Controlling the Wireless Power Transfer Mechanism of the Both-Sides Retrodirective System

TL;DR

This paper introduces a control system for a large-scale retrodirective antenna array to maintain marginal stability, enabling efficient wireless power transfer without complex processing, suitable for long-range applications.

Contribution

It presents a plant model and control design to keep the BS-RDAA system marginally stable, simplifying implementation and maintaining high efficiency in dynamic environments.

Findings

The control system successfully maintains marginal stability.

The system achieves maximum WPT efficiency in simulations.

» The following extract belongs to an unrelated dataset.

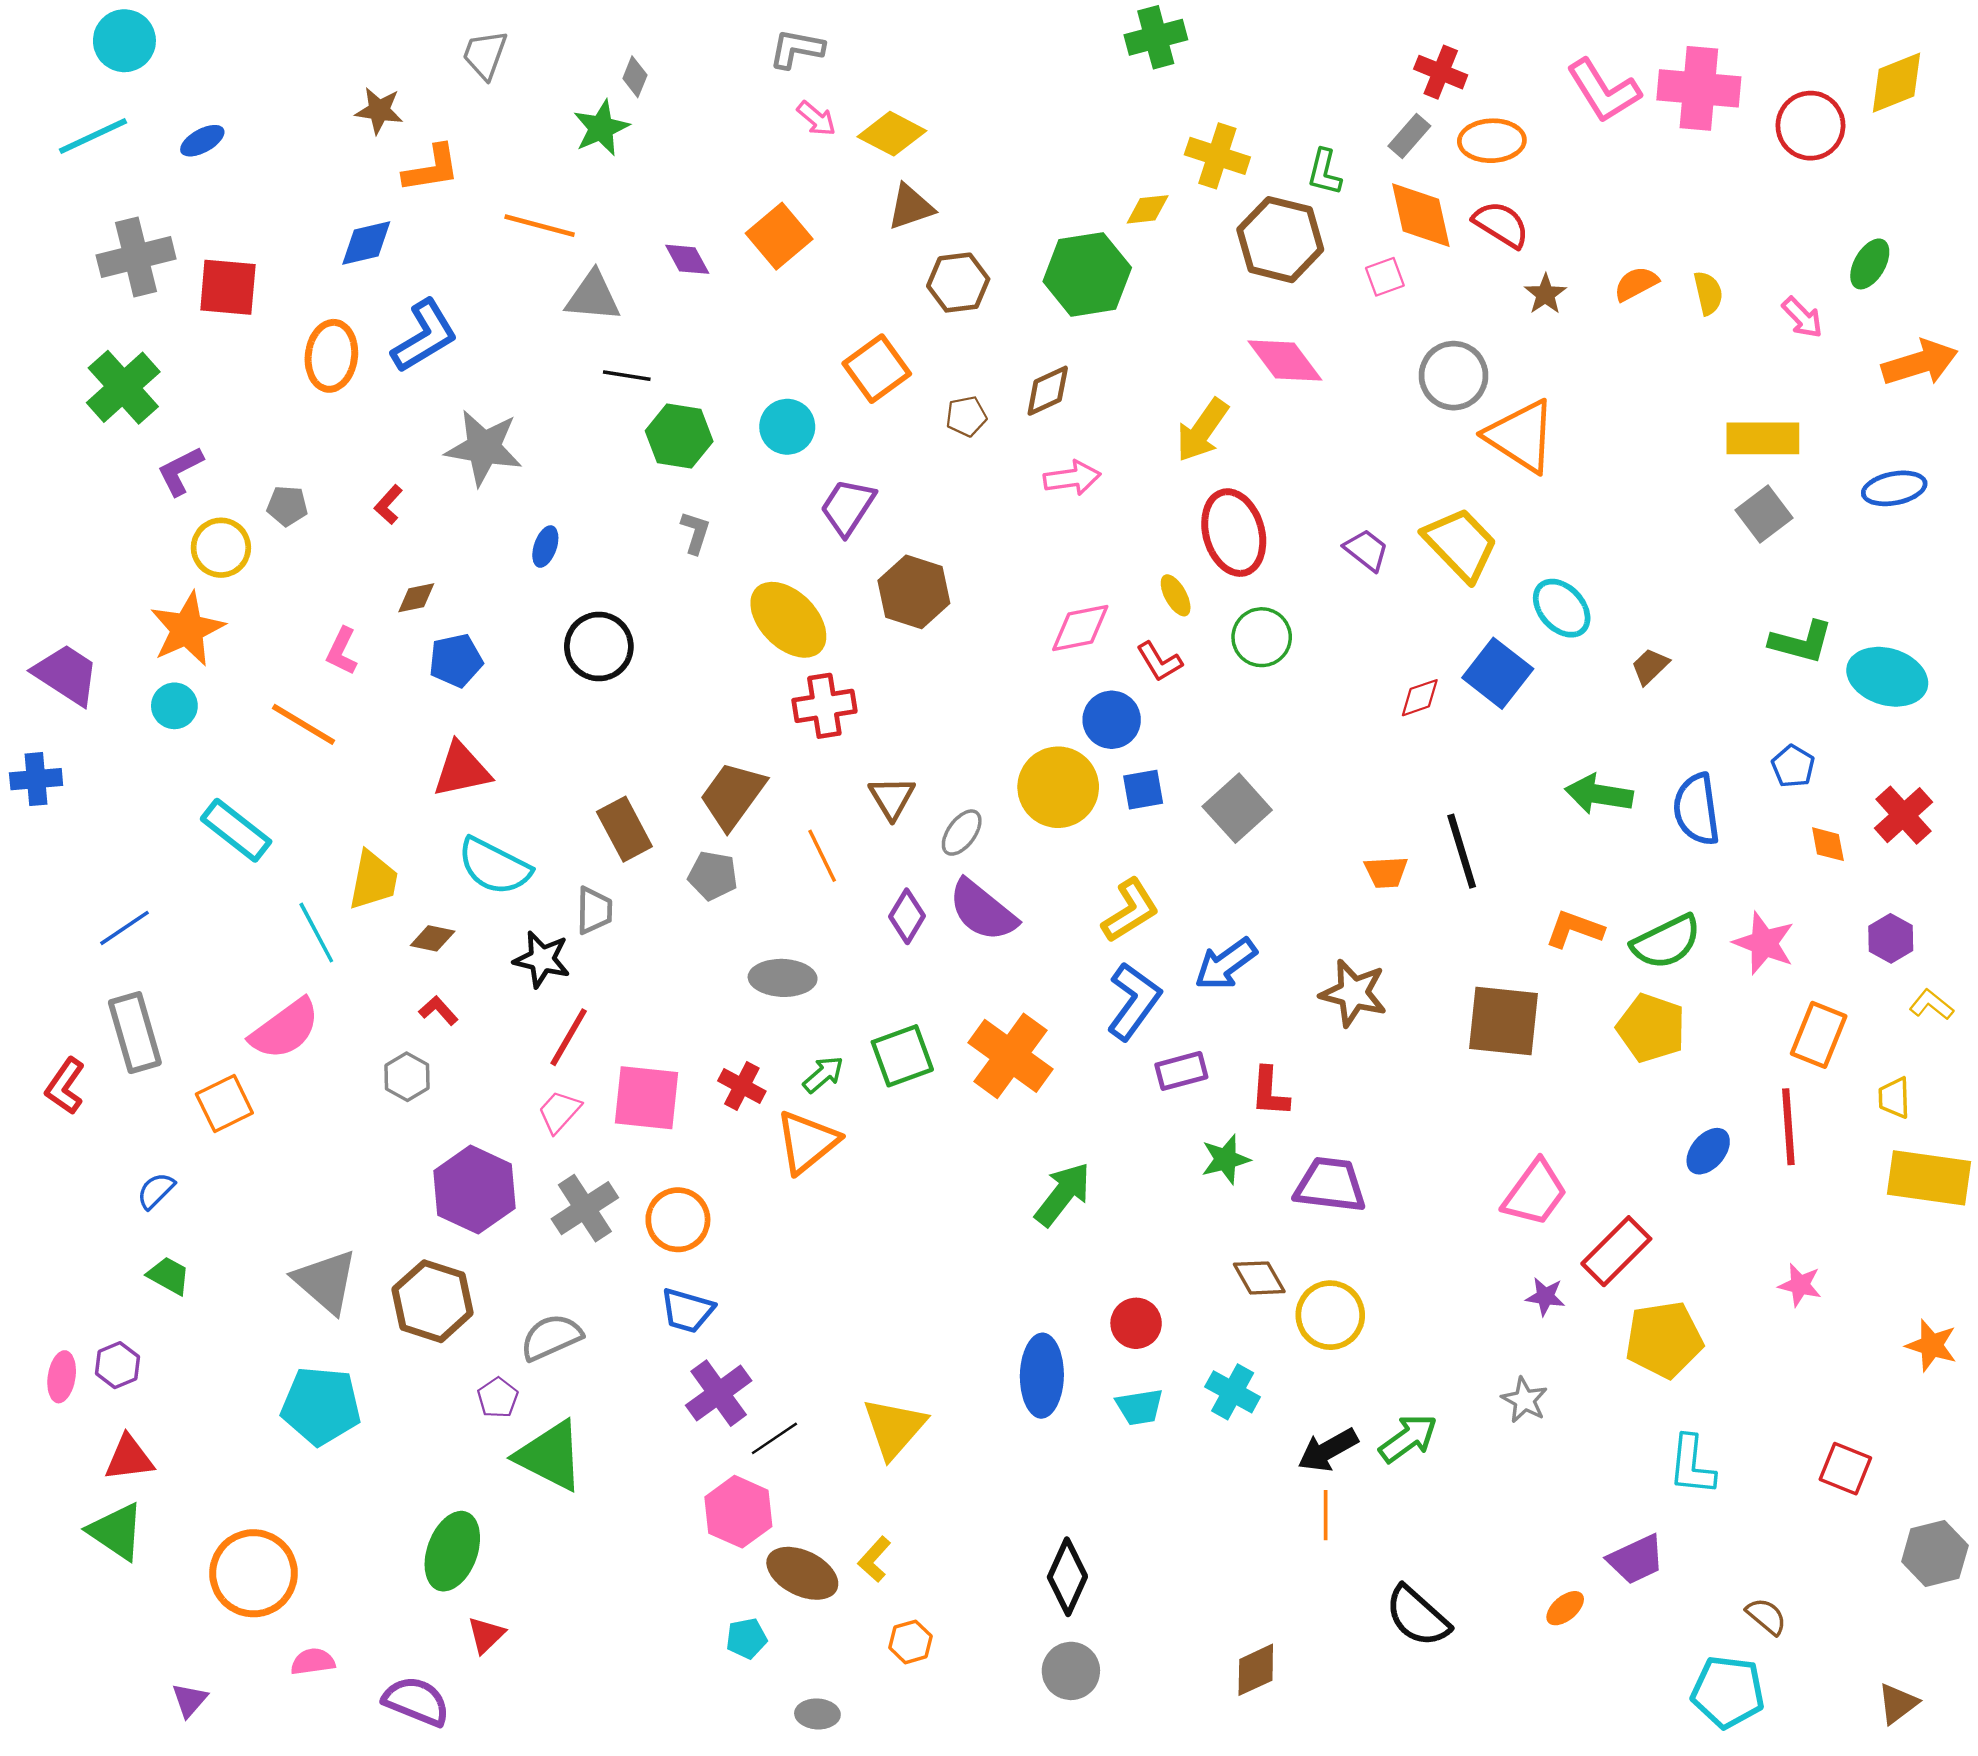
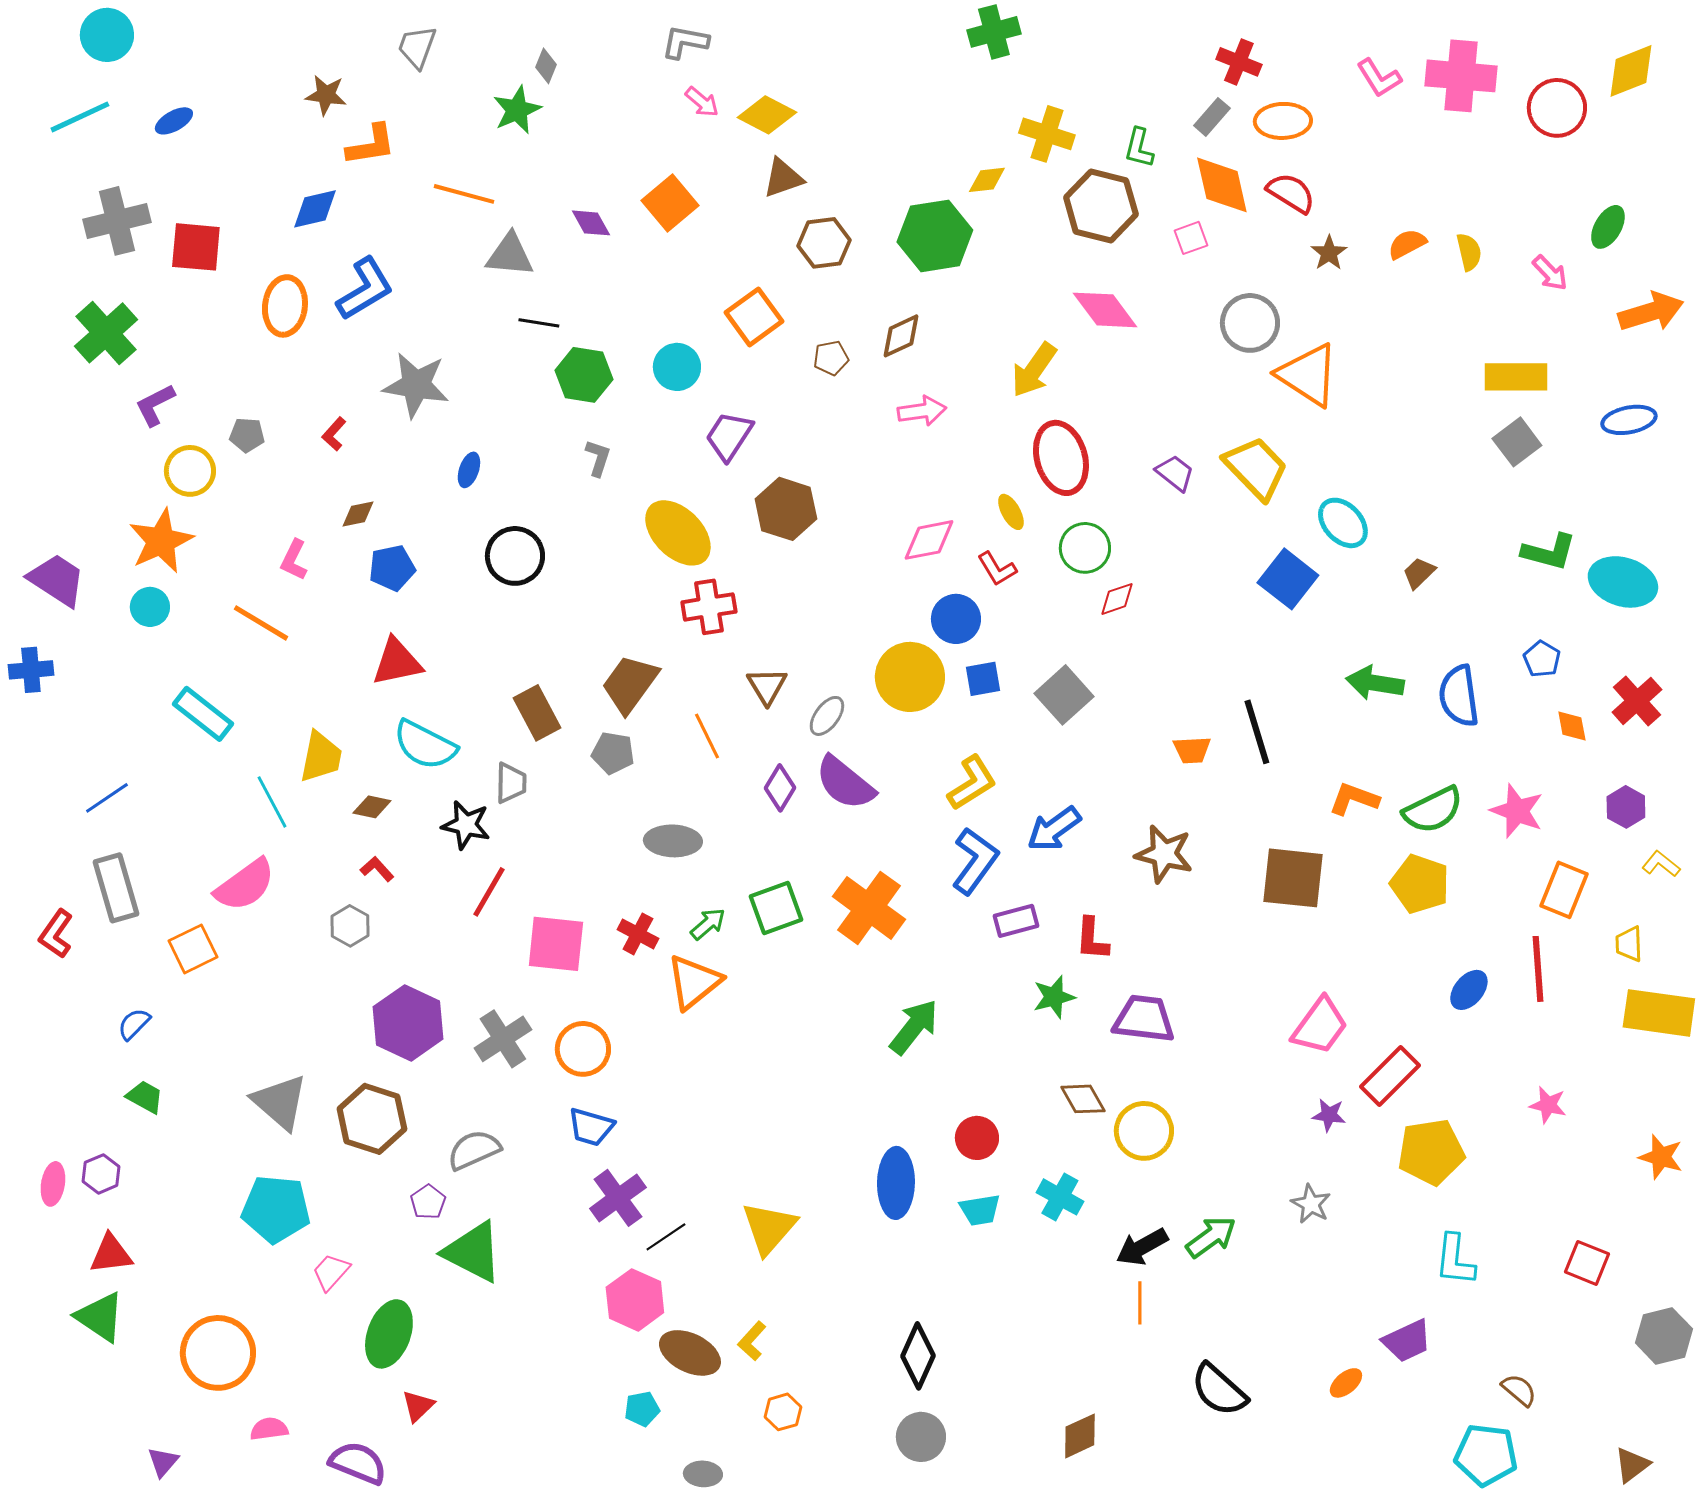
pink L-shape: (1604, 91) -> (1379, 78), size x0.7
red diamond: (1420, 698) -> (1117, 599), moved
pink trapezoid: (559, 1112) -> (331, 1272), moved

The approach reduces complexity compared to existing methods.

Abstract

To achieve efficient long-range wireless power transfer (WPT), large antenna systems are necessary spanning lengths of tens to thousands of meters in one dimension. This creates an array in the order of at least hundreds of thousands to billions of elements. This makes the implementation of beamforming control a challenge. Various works focus on iterative optimization or channel estimation to maintain high efficiency in a time-varying environment requiring complex processing capabilities. A simpler alternative is the both-sides retrodirective antenna array (BS-RDAA) system where iterative optimization or channel estimation is not required. In a previous study, it was observed that this system achieves maximum WPT efficiency if the system is marginally stable. Thus, there is a need to regulate the system to maintain marginal stability regardless of the transmission channel conditions. In this paper, we present a plant model for the system and design a control system to drive it to marginal stability. The result is a WPT implementation that is not dependent on complex processing capabilities present in other established high efficiency methods. We also confirmed the ability of the proposed design to maintain maximum efficiency in a dynamic environment through the results of an electromagnetic simulator and a time domain simulator.